The world of power metal is a tricky one, divided into so many waves and styles. But one of the stalwarts of the genre has always been the storytelling ability to comes along with the most energetic subsect of metal. Italy's Drakkar have crafted an album that may be 15 songs in length, but the story that is unfolded in front of you is so much more than that. "When Lightning Strikes" tells the tale of fighter pilot Hal Gardner, and his face to face encounter with alien life forms that come to Earth. Call it science fiction, or call it fantasy. But tangled in the lyrics and musical backing is a tremendous story of fear, courage and hope.

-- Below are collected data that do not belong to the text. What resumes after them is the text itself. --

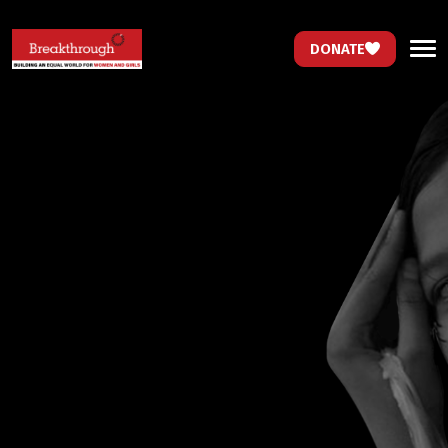
DONATE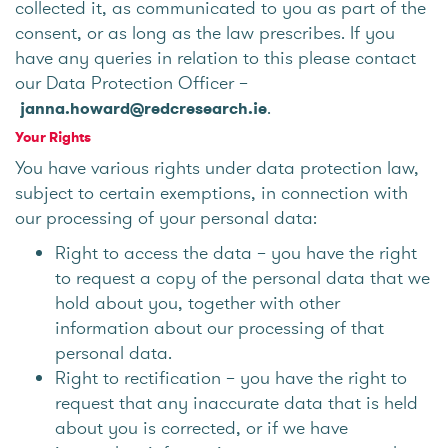
collected it, as communicated to you as part of the
consent, or as long as the law prescribes. If you
have any queries in relation to this please contact
our Data Protection Officer –
.
janna.howard@redcresearch.ie
Your Rights
You have various rights under data protection law,
subject to certain exemptions, in connection with
our processing of your personal data:
Right to access the data – you have the right
to request a copy of the personal data that we
hold about you, together with other
information about our processing of that
personal data.
Right to rectification – you have the right to
request that any inaccurate data that is held
about you is corrected, or if we have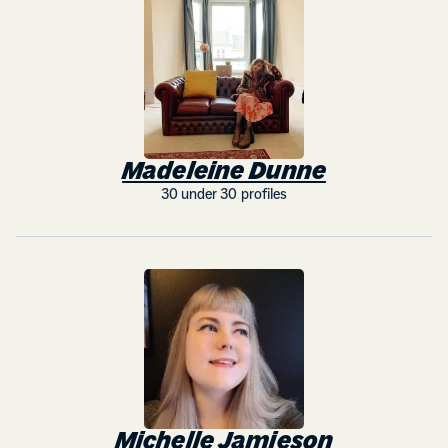
Madeleine Dunne
30 under 30 profiles
Michelle Jamieson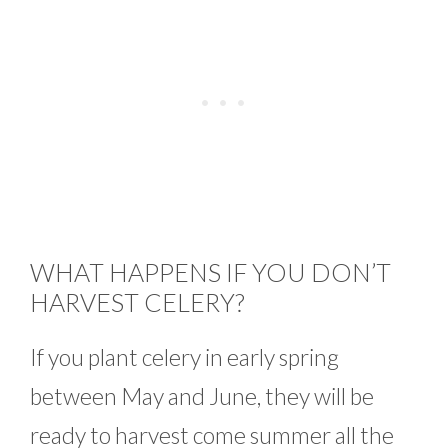
WHAT HAPPENS IF YOU DON’T
HARVEST CELERY?
If you plant celery in early spring
between May and June, they will be
ready to harvest come summer all the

Right from the onset, you are being assured that this isn't the recycled power metal that has flooded the market in recent years. "Hyperspace / The Arrival" is symphonic in the truest sense, full of orchestrated instruments and horns. Leading right into "Day Of The Gods," a song which is rich in story telling, launching the story into motion. Softly played acoustic guitar are layered in between keys and synths, allowing vocalist Davide Dell'Orto to spin his tale. Without warning, you are immersed in the pulsing drums and shredding riffs of the first full track, "The Armageddon Machine." The raspy, yet almost operatic vocals in the verse are complimented perfectly by the deep chanting in the chorus, backed throughout by triumphant keys. Double kicks are not in short supply, forming the backbone of the rhythm section. There are some monstrous riffs to be had, especially when playing tag with equally large keyboard melodies. Followed closely by a short but telling interlude, "In The Belly Of The Beast," the story begins to unfold.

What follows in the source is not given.